Directions for this task
Transcribe the records that follow exactly. Skip the pictures.
**** Input data
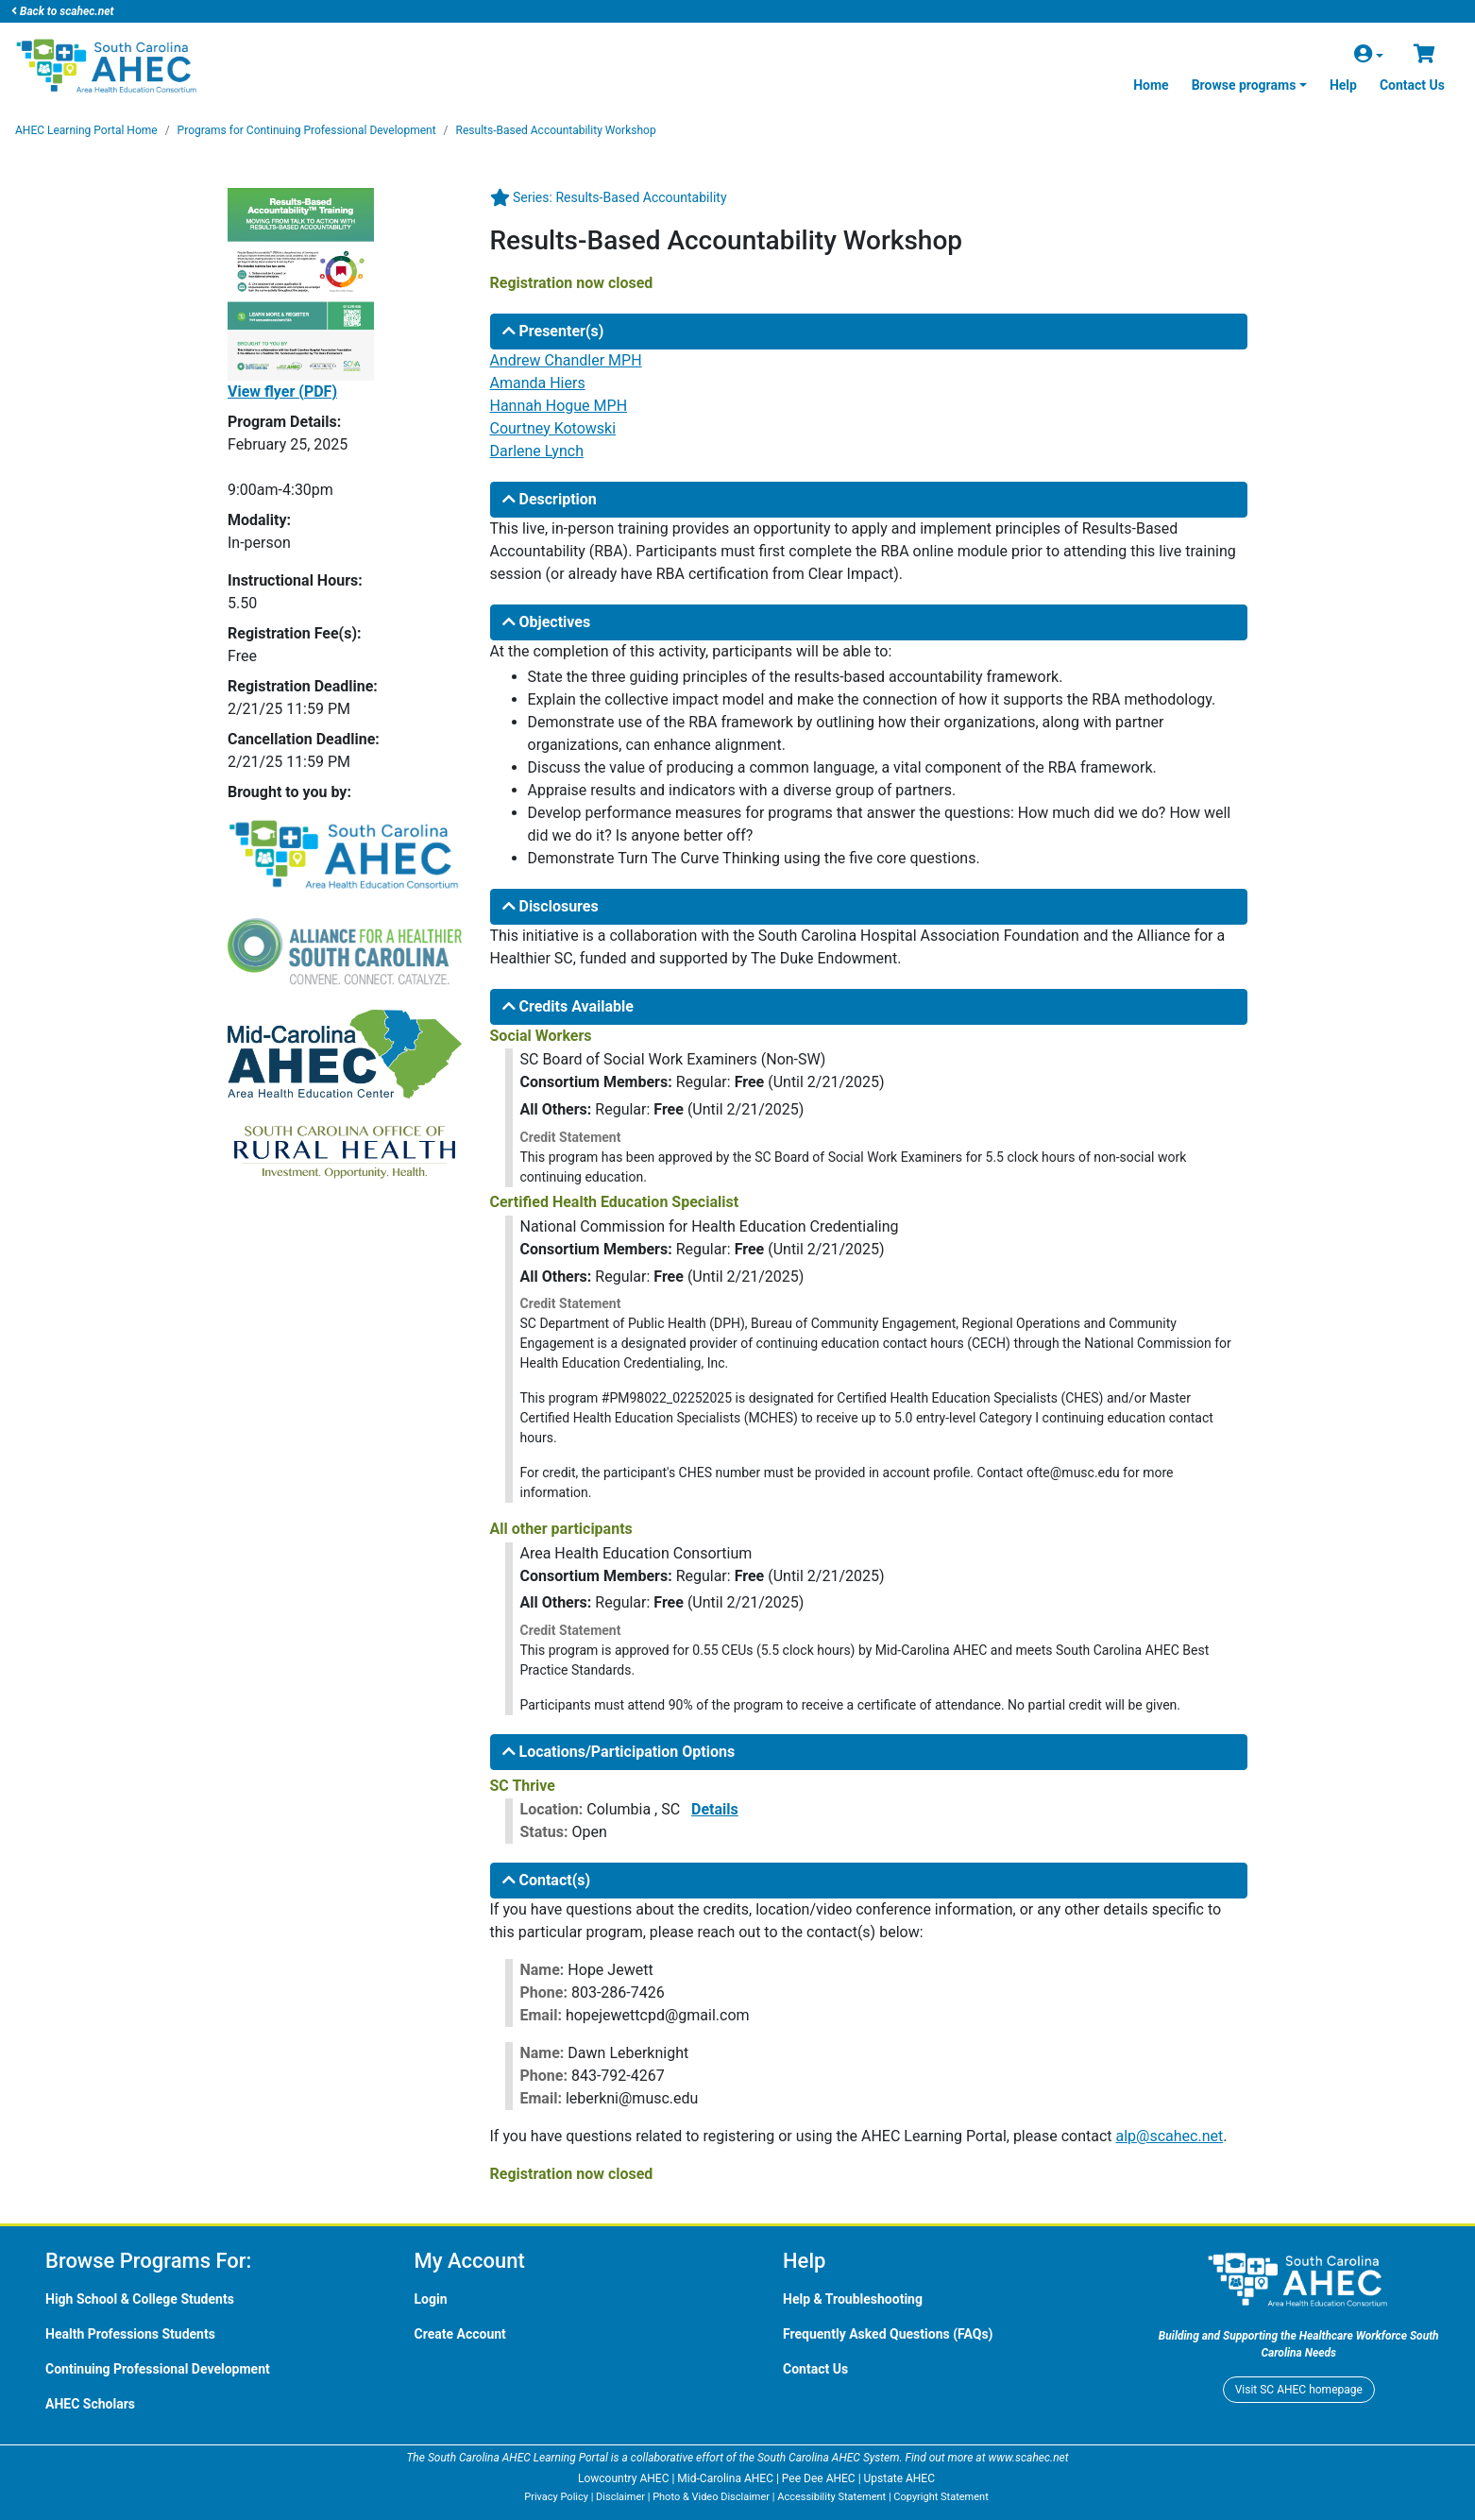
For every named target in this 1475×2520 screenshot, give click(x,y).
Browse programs (1244, 85)
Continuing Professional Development (157, 2368)
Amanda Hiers (537, 383)
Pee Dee (819, 2478)
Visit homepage (1299, 2389)
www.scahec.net (1028, 2457)
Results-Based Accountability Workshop (556, 130)
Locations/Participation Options (619, 1752)
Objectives (546, 622)
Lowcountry (623, 2478)
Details (714, 1809)
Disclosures (550, 906)
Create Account (460, 2333)
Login (431, 2299)
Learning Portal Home (86, 130)
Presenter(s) (553, 331)
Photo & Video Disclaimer (711, 2497)
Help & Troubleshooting (853, 2299)
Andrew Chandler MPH (566, 360)
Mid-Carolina (725, 2478)
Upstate (899, 2478)
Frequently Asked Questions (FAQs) (888, 2333)
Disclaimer (620, 2497)
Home (1150, 85)
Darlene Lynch (537, 451)
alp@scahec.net (1170, 2136)
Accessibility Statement (831, 2497)
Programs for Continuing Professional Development (307, 130)
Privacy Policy (556, 2497)
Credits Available (568, 1006)
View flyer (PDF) (282, 391)
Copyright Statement (940, 2497)
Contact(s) (546, 1880)
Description (549, 499)
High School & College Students (139, 2299)
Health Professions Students (130, 2333)
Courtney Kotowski (553, 428)
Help (1343, 85)
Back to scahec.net (62, 11)
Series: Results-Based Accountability (620, 197)
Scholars (90, 2403)
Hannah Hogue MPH (559, 406)
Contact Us (1412, 85)
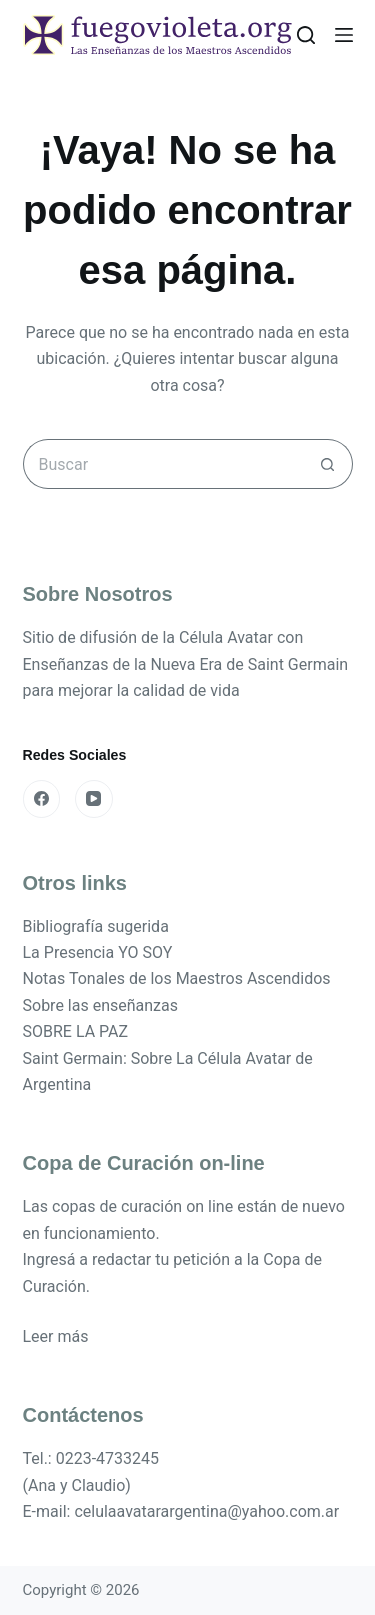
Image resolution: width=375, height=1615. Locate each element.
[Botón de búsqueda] (328, 464)
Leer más (56, 1336)
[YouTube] (94, 799)
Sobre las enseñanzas (101, 1005)
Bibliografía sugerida (96, 926)
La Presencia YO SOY (98, 952)
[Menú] (344, 35)
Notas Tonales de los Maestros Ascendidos (177, 978)
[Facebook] (42, 799)
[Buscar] (306, 35)
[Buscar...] (163, 464)
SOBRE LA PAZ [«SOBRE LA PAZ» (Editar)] (76, 1031)
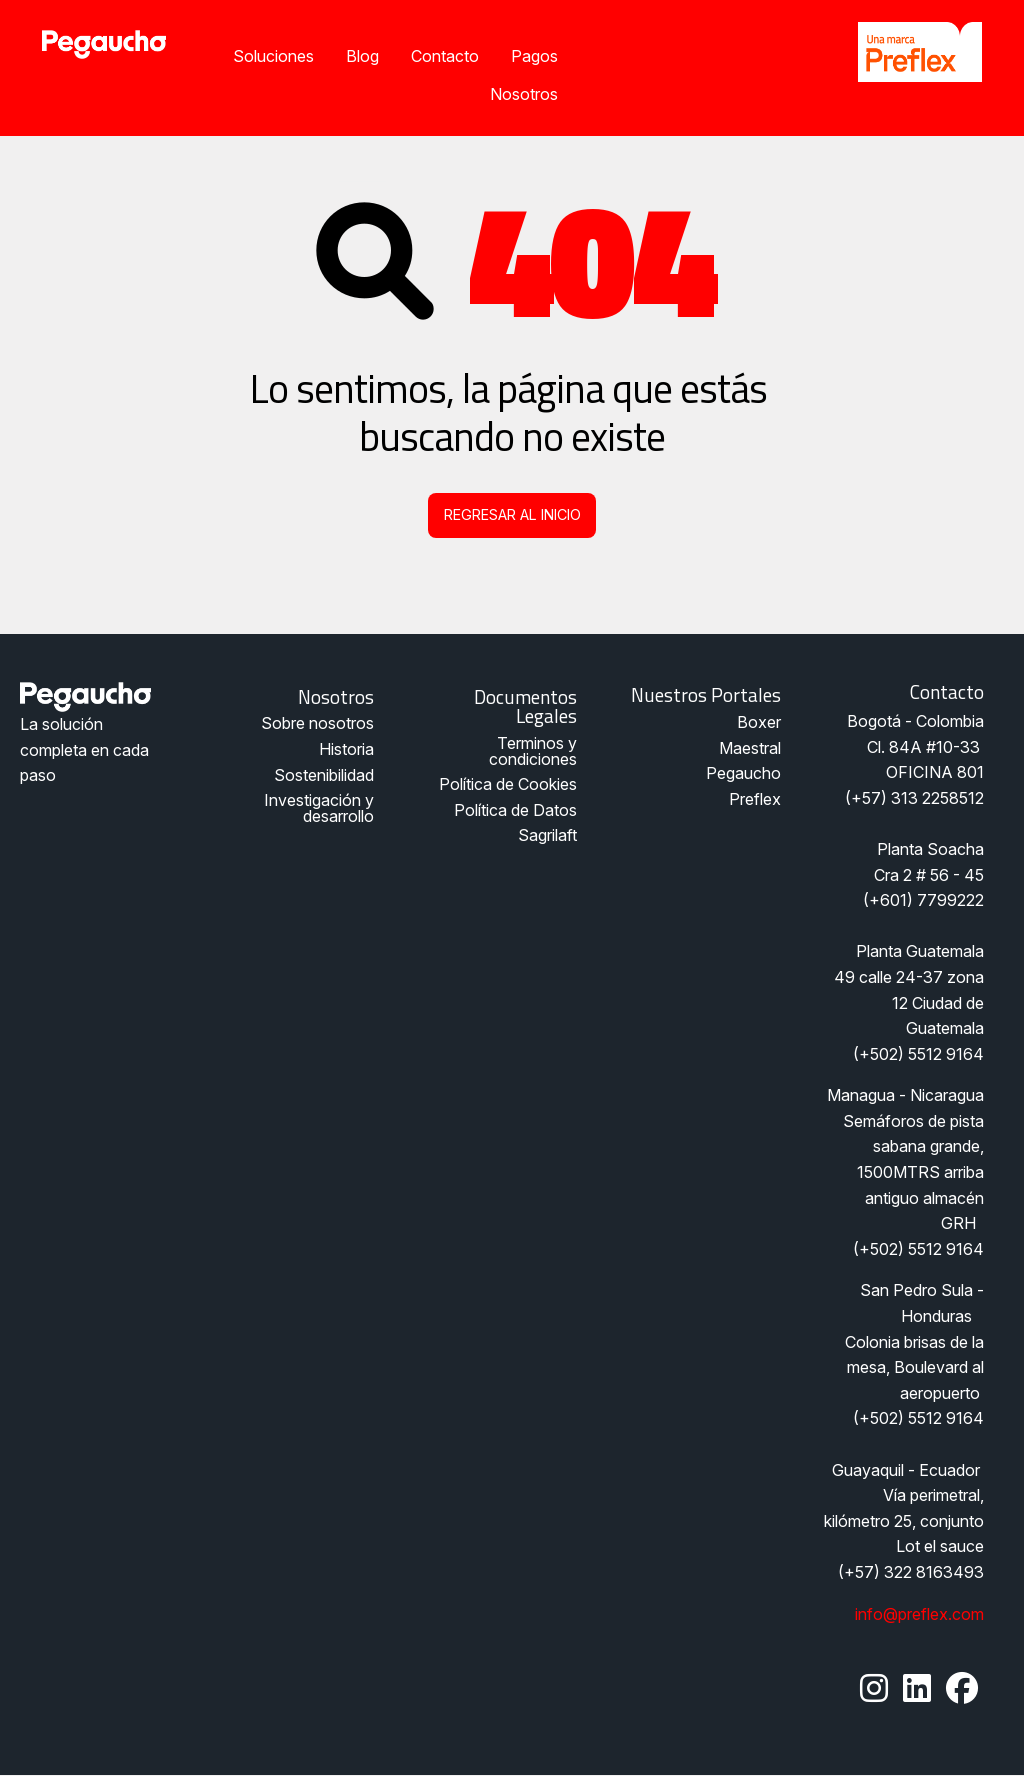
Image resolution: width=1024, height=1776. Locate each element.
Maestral (750, 748)
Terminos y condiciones (533, 751)
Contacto (445, 56)
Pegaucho (743, 773)
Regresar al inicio (512, 514)
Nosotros (524, 94)
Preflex (755, 799)
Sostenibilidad (324, 775)
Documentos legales (525, 706)
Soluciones (273, 56)
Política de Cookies (508, 784)
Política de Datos (515, 810)
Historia (346, 749)
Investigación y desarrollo (319, 808)
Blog (362, 56)
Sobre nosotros (317, 723)
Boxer (759, 722)
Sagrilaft (547, 835)
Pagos (534, 56)
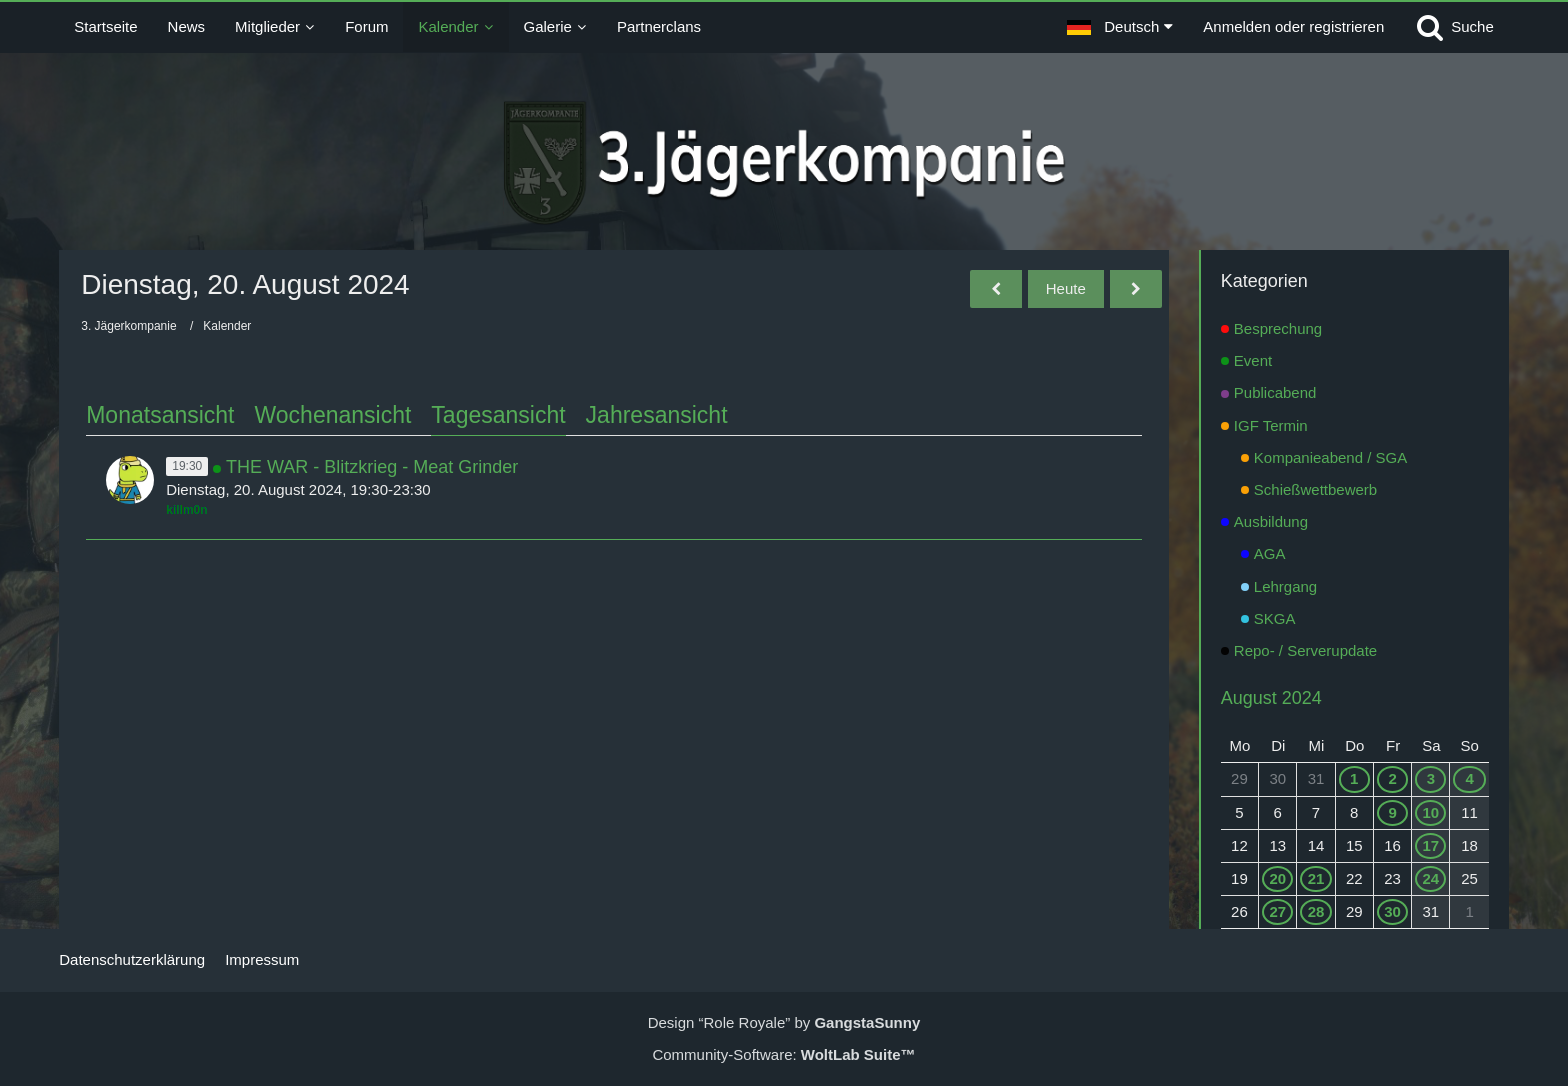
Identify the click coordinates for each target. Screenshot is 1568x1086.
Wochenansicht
********
Solution to this task
For every named target in this 1475×2520 screenshot, give click(x,y).
Browse programs (1244, 85)
Continuing Professional Development (157, 2368)
Amanda Hiers (537, 383)
Pee Dee (819, 2478)
Visit homepage (1299, 2389)
www.scahec.net (1028, 2457)
Results-Based Accountability Workshop (556, 130)
Locations/Participation Options (619, 1752)
Objectives (546, 622)
Lowcountry (623, 2478)
Details (714, 1809)
Disclosures (550, 906)
Create Account (460, 2333)
Login (431, 2299)
Learning Portal Home (86, 130)
Presenter(s) (553, 331)
Photo & Video Disclaimer (711, 2497)
Help & Troubleshooting (853, 2299)
Andrew Chandler MPH (566, 360)
Mid-Carolina (725, 2478)
Upstate (899, 2478)
Frequently Asked Questions (FAQs) (888, 2333)
Disclaimer (620, 2497)
Home (1150, 85)
Darlene Lynch (537, 451)
alp@scahec.net (1170, 2136)
Accessibility Statement (831, 2497)
Programs for Continuing Professional Development (307, 130)
Privacy Policy (556, 2497)
Credits Available (568, 1006)
View flyer (PDF) (282, 391)
Copyright Statement (940, 2497)
Contact(s) (546, 1880)
Description (549, 499)
High School & College Students (139, 2299)
Health Professions Students (130, 2333)
Courtney Kotowski (553, 428)
Help (1343, 85)
Back to scahec.net (62, 11)
Series: Results-Based Accountability (620, 197)
Scholars (90, 2403)
Hannah Hogue MPH (559, 406)
Contact Us (1412, 85)
Image resolution: width=375, height=1615. Locate each element.
[Botón de búsqueda] (328, 464)
Leer más (56, 1336)
[YouTube] (94, 799)
Sobre las enseñanzas (101, 1005)
Bibliografía sugerida (96, 926)
La Presencia YO SOY (98, 952)
[Menú] (344, 35)
Notas Tonales de los Maestros Ascendidos (177, 978)
[Facebook] (42, 799)
[Buscar] (306, 35)
[Buscar...] (163, 464)
SOBRE LA PAZ [«SOBRE LA PAZ» (Editar)] (76, 1031)
Image resolution: width=1024, height=1776. Locate each element.
Maestral (750, 748)
Terminos y condiciones (533, 751)
Contacto (445, 56)
Pegaucho (743, 773)
Regresar al inicio (512, 514)
Nosotros (524, 94)
Preflex (755, 799)
Sostenibilidad (324, 775)
Documentos legales (525, 706)
Soluciones (273, 56)
Política de Cookies (508, 784)
Política de Datos (515, 810)
Historia (346, 749)
Investigación y desarrollo (319, 808)
Blog (362, 56)
Sobre nosotros (317, 723)
Boxer (759, 722)
Sagrilaft (547, 835)
Pagos (534, 56)
Identify the click coordinates for each target. Screenshot is 1568x1086.
Wochenansicht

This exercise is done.